[Dataset extract — start]
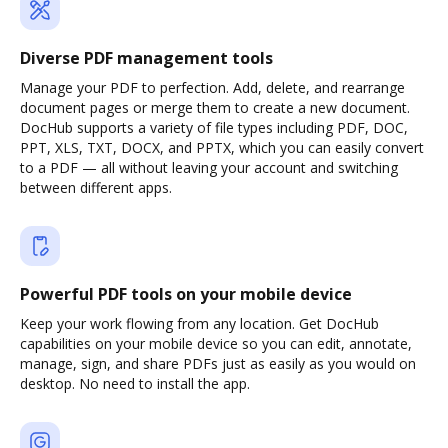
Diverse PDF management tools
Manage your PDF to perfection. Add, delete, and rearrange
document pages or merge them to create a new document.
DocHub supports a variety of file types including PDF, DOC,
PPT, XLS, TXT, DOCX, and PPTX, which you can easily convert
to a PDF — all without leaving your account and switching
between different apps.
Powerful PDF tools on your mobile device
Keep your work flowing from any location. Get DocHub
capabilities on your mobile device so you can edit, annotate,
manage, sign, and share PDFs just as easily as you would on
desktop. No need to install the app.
[Dataset extract — finish]
[Dataset extract — start]
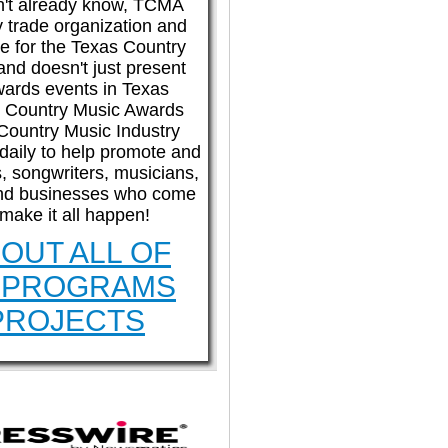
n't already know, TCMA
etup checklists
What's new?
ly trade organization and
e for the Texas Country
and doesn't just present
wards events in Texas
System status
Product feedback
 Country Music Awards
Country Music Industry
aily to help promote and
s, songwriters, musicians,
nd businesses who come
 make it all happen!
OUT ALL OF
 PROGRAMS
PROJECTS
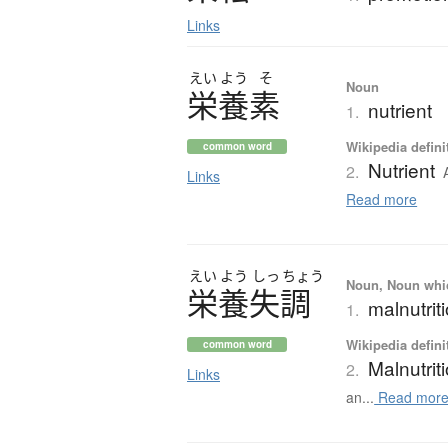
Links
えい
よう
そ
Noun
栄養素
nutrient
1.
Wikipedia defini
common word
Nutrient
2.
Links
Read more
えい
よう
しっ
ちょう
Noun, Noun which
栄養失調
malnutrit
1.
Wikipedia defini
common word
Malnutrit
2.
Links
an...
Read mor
[Dataset extract — finish]
[Dataset extract — start]
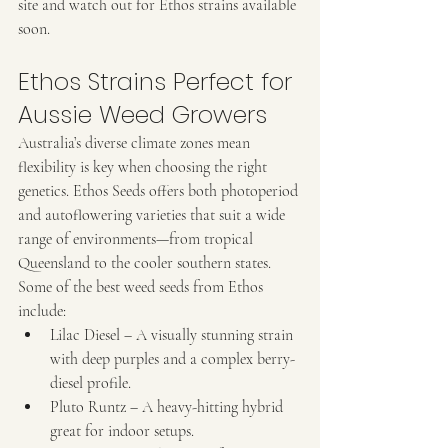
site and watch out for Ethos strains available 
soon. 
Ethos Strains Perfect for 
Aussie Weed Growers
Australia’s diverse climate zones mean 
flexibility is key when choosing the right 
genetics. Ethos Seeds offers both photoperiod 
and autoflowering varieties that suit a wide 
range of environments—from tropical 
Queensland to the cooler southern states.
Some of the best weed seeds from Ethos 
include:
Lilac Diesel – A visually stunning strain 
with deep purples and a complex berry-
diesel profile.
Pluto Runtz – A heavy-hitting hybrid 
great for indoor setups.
[Dataset extract — finish]
Task directions: Once the lines above that include "tools" are counted, report the number and nothing else.

Your response: 2